Report, in full, each line of the material below in which the string "Harry" occurs.

Data:

● ● ● ● ● ● ●

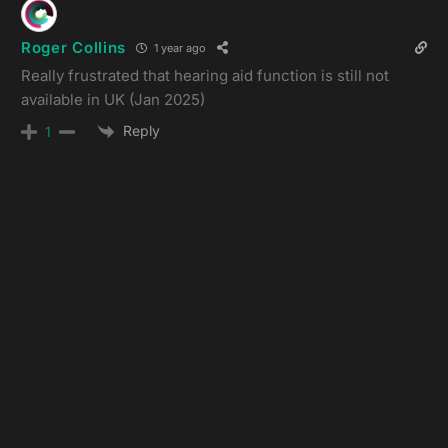
Roger Collins
1 year ago
Really frustrated that hearing aid function is still not
available in UK (Jan 2025)
Reply
1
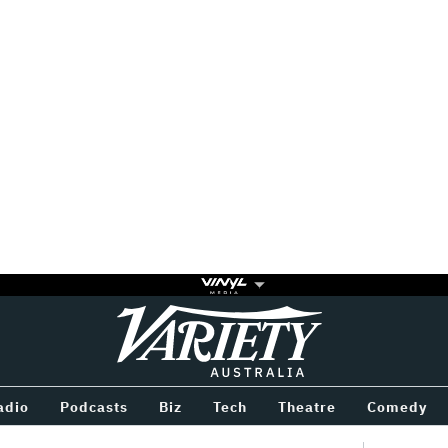
Variety
BETWEEN
adio
Podcasts
Biz
Tech
Theatre
Comedy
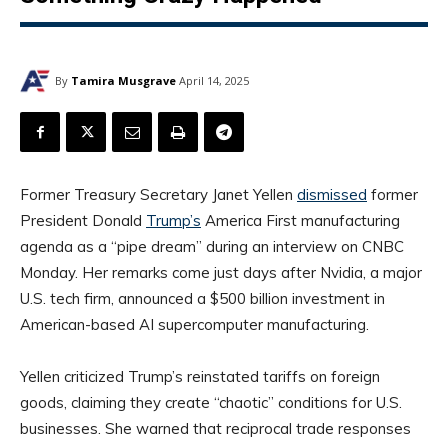
By
Tamira Musgrave
April 14, 2025
Former Treasury Secretary Janet Yellen
dismissed
former
President Donald
Trump’s
America First manufacturing
agenda as a “pipe dream” during an interview on CNBC
Monday. Her remarks come just days after Nvidia, a major
U.S. tech firm, announced a $500 billion investment in
American-based AI supercomputer manufacturing.
Yellen criticized Trump’s reinstated tariffs on foreign
goods, claiming they create “chaotic” conditions for U.S.
businesses. She warned that reciprocal trade responses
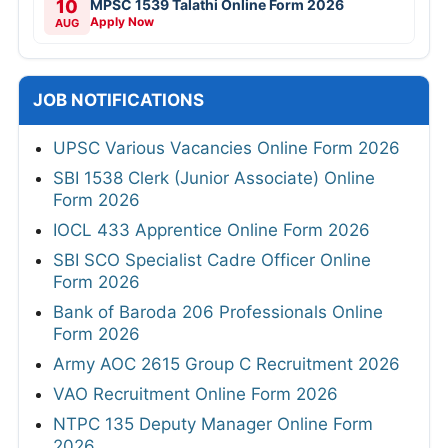
10
MPSC 1539 Talathi Online Form 2026
Apply Now
AUG
JOB NOTIFICATIONS
UPSC Various Vacancies Online Form 2026
SBI 1538 Clerk (Junior Associate) Online
Form 2026
IOCL 433 Apprentice Online Form 2026
SBI SCO Specialist Cadre Officer Online
Form 2026
Bank of Baroda 206 Professionals Online
Form 2026
Army AOC 2615 Group C Recruitment 2026
VAO Recruitment Online Form 2026
NTPC 135 Deputy Manager Online Form
2026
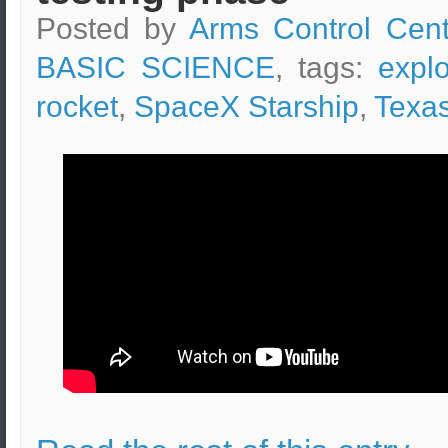
Posted by
Arms Control Cent
BASIC SCIENCE
, tags:
expl
rocket
,
SpaceX Starship
,
Texa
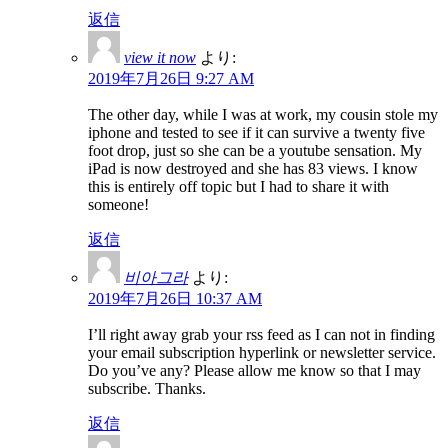
返信
view it now
より:
2019年7月26日 9:27 AM
The other day, while I was at work, my cousin stole my
iphone and tested to see if it can survive a twenty five
foot drop, just so she can be a youtube sensation. My
iPad is now destroyed and she has 83 views. I know
this is entirely off topic but I had to share it with
someone!
返信
비아그라
より:
2019年7月26日 10:37 AM
I’ll right away grab your rss feed as I can not in finding
your email subscription hyperlink or newsletter service.
Do you’ve any? Please allow me know so that I may
subscribe. Thanks.
返信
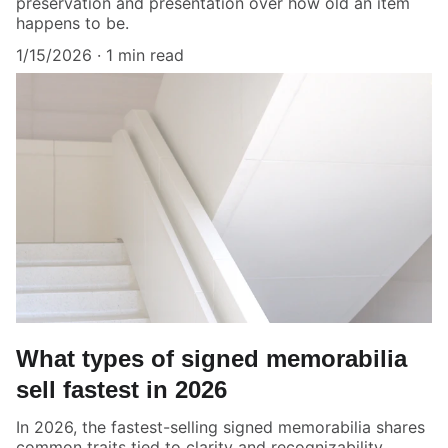
preservation and presentation over how old an item
happens to be.
1/15/2026
1 min read
What types of signed memorabilia
sell fastest in 2026
In 2026, the fastest-selling signed memorabilia shares
common traits tied to clarity and recognizability.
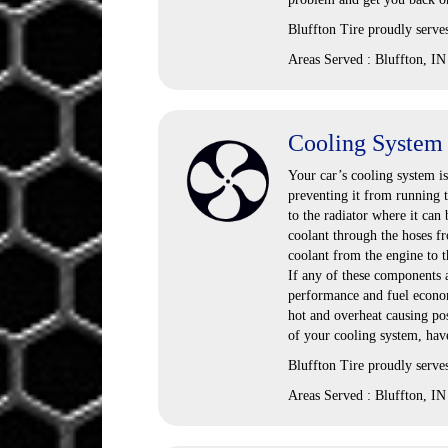
Bluffton Tire proudly serve
Areas Served : Bluffton, IN
Cooling System
Your car’s cooling system i
preventing it from running t
to the radiator where it can
coolant through the hoses fr
coolant from the engine to t
If any of these components 
performance and fuel economy
hot and overheat causing po
of your cooling system, have
Bluffton Tire proudly serve
Areas Served : Bluffton, IN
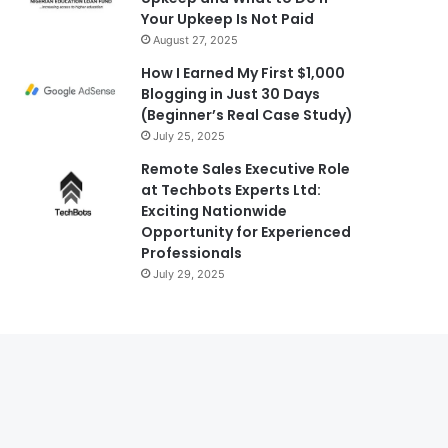
Your Upkeep Is Not Paid
August 27, 2025
How I Earned My First $1,000
Blogging in Just 30 Days
(Beginner’s Real Case Study)
July 25, 2025
Remote Sales Executive Role
at Techbots Experts Ltd:
Exciting Nationwide
Opportunity for Experienced
Professionals
July 29, 2025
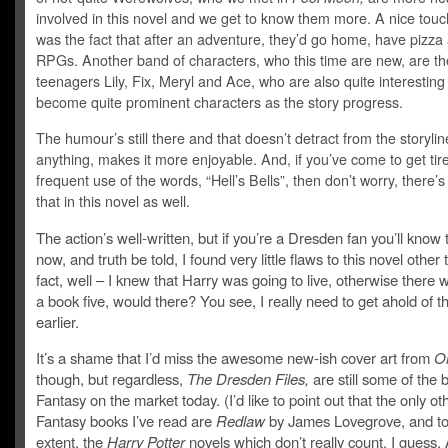
involved in this novel and we get to know them more. A nice tou
was the fact that after an adventure, they’d go home, have pizza
RPGs. Another band of characters, who this time are new, are th
teenagers Lily, Fix, Meryl and Ace, who are also quite interestin
become quite prominent characters as the story progress.
The humour’s still there and that doesn’t detract from the storylin
anything, makes it more enjoyable. And, if you’ve come to get tir
frequent use of the words, “Hell’s Bells”, then don’t worry, there’s
that in this novel as well.
The action’s well-written, but if you’re a Dresden fan you’ll know 
now, and truth be told, I found very little flaws to this novel other
fact, well – I knew that Harry was going to live, otherwise there 
a book five, would there? You see, I really need to get ahold of t
earlier.
It’s a shame that I’d miss the awesome new-ish cover art from
Or
though, but regardless,
The Dresden Files,
are still some of the
Fantasy on the market today. (I’d like to point out that the only o
Fantasy books I’ve read are
Redlaw
by James Lovegrove, and to
extent, the
Harry Potter
novels which don’t really count, I guess.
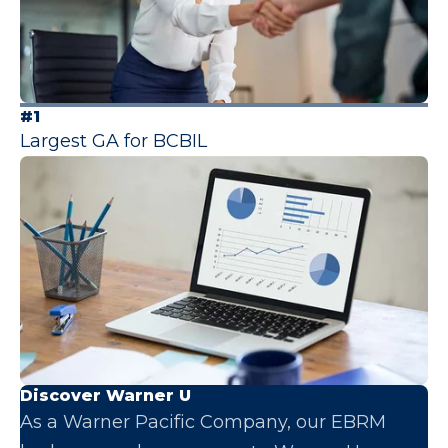
#1
Largest GA for BCBIL
Discover Warner U
As a Warner Pacific Company, our EBRM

● ● ● ● ● ● ●

Problem solution:
fact, well – I knew that Harry was going to live, otherwise there 
Harry Potter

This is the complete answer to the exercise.